Lumbar epidural steroid injections and facet blocks

syringe with small ampule bottle surrounding it bathed in a purple light

LUMBAR INJECTION THERAPY   

Dr. Osborn makes every effort to treat spinal conditions non-surgically prior to exposing an individual to the risks of an open procedure. Included in his treatment arsenal are modalities such as structured physical therapy, strength training, supplements (high-dose omega-3 fatty acids and curcumin for example) and injection therapies. The latter assume many forms and are geared towards the treatment of different symptomatology. 

In order or invasiveness, they are listed here:

  • Trigger point injections are administered into the soft tissues surrounding the spine.  
  • Facet blocks target the joints that flank the spine (often involved in the degenerative process and a source of low back pain).
  • Epidural injections are performed for radicular pain (sciatica) or neurogenic claudication (pain in the buttocks and legs precipitated by standing/walking). Epidural injections are administered into the spinal canal itself (via two different techniques: interlaminar or transforaminal approach).

PROCEDURE INDICATIONS

  • Trigger point injection: performed for myofascial (musculoligamentous) pain. Ever have a “crick in your neck?” Consider this treatment option.
  • Facet block: utilized to treat low back pain with a facetogenic component. What? Low back pain is multifactorial. The intervertebral disc, the muscular structures and the joints (facets) are all potential pain generators. Facets, or joints that flank the spine, are likened to knee joints. We all know of someone who has had a “cortisone injection in the knee,” right? A facet block is the spine surgeon’s equivalent.

    Facet blocks are performed under x-ray (fluoroscopic) guidance.  This allows for accurate needle trajectory/placement.

  • Epidural injection: This procedure is performed for radicular pain or neurogenic claudication as noted above. Long and short of it?  Pain related to nerve root compression (manifested as pain in a leg or legs) is treated with injections into the spinal canal (where the nerves live are housed). While it seems risky to place a needle into the canal, keep in mind that there is no spinal cord in the lower lumbar region (only nerve roots bathed in spinal fluid). Injury risk therefore is extremely low. The injection bathes the nerves and surrounding structures with steroid (and often times a short-acting anesthetic).

xray of L4 and L5 lumbar

WHAT YOU WANT TO KNOW

“Are you injecting me with the same steroids that bodybuilders use?”

“Steroids” are a group of chemically similar molecules that serve a variety of bodily functions. Testosterone is a steroid hormone yes, with powerful muscle-building (anabolic) properties. That is not what is being administered however. A glucocorticoid (steroid hormone with powerful anti-inflammatory effects) is being administered. Remember, the vast majority of disease processes affecting the spine have inflammatory underpinnings. Glucocorticoids squelch inflammation with a resultant reduction in pain.

“What is the success rate of an injection?”

Good question. The data vary. Having performed over 10,000 injections, I have observed pain reduction (of unpredictable magnitude and for an ill-defined period of time) in approximately 2/3.  The remaining 1/3 do not respond (even to multiple injections). This response rate is in alignment with national figures.

“Will I need more injections? How many can I have without experiencing side effects from the steroids?”
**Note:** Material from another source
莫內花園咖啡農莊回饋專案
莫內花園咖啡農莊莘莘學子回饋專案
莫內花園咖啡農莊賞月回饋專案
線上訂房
One may require multiple injections, yes. This will be determined by your pain response. Dr. Osborn never commits a patient to a “series of three.”  If a single injection does the trick, one does not undergo additional (and unnecessary) procedures. Steroid side effects are infrequent but may occur with repeat injections. They include weight gain, irritability, increased appetitite, palpitations, blood pressure elevations, insulin resistance, gastrointestinal distress and insomnia, to name a few. To minimize the occurrence of side effects, Dr. Osborn limits the frequency of injections although does not necessarily abide by the often-recommended protocol of “3 injections in a 6-month period.” There is NO data to support such recommendations.  In fact, neurosurgeons routinely utilize much higher dosages (and frequencies) of steroids to treat brain tumor-associated edema (swelling).

“Do I have to be put to sleep for the injections? Do they hurt”
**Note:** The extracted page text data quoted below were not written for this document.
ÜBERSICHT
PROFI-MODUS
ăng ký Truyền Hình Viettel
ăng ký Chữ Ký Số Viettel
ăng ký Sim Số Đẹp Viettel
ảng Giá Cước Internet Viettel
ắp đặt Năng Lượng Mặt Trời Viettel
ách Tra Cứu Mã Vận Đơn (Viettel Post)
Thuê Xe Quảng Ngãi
Absolutely not. All injection procedures take less than 15 minutes. The skin is anesthetized with a numbing agent. You will neither be asleep nor sedated for the procedure. This allows for an expeditious discharge from clinic.

Pain? The local anesthesia tends to burn as it is injected. Thereafter, one typically experiences a “pressure” sensation and potentially radiating pain into the leg (in the case of an epidural steroid injection). Both are transient and well-tolerated.
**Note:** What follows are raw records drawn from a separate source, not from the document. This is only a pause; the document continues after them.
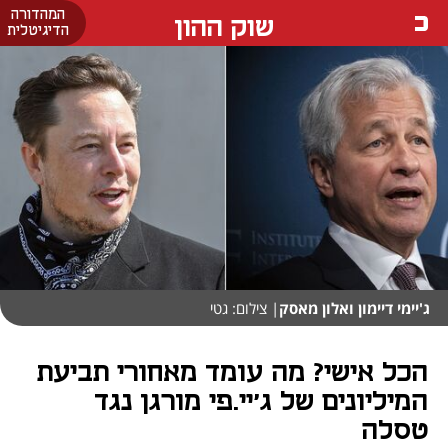
המהדורה
שוק ההון
הדיגיטלית
ג'יימי דיימון ואלון מאסק
| צילום: גטי
הכל אישי? מה עומד מאחורי תביעת
המיליונים של ג'יי.פי מורגן נגד
טסלה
“Someone told me that epidural injections make surgery more difficult in the event that it is required. Is this true?”

It is not.  Epidural injections may leave a residue within the spinal canal. This does not in any way hinder the surgical procedure, NOR DOES IT JUSTIFY DECLINING THE INJECTION.  YOU MAY BE ABLE TO STAVE OFF SURGERY BY VIRTUE OF IT.

REMEMBER, SURGERY IS A LAST RESORT, ALWAYS.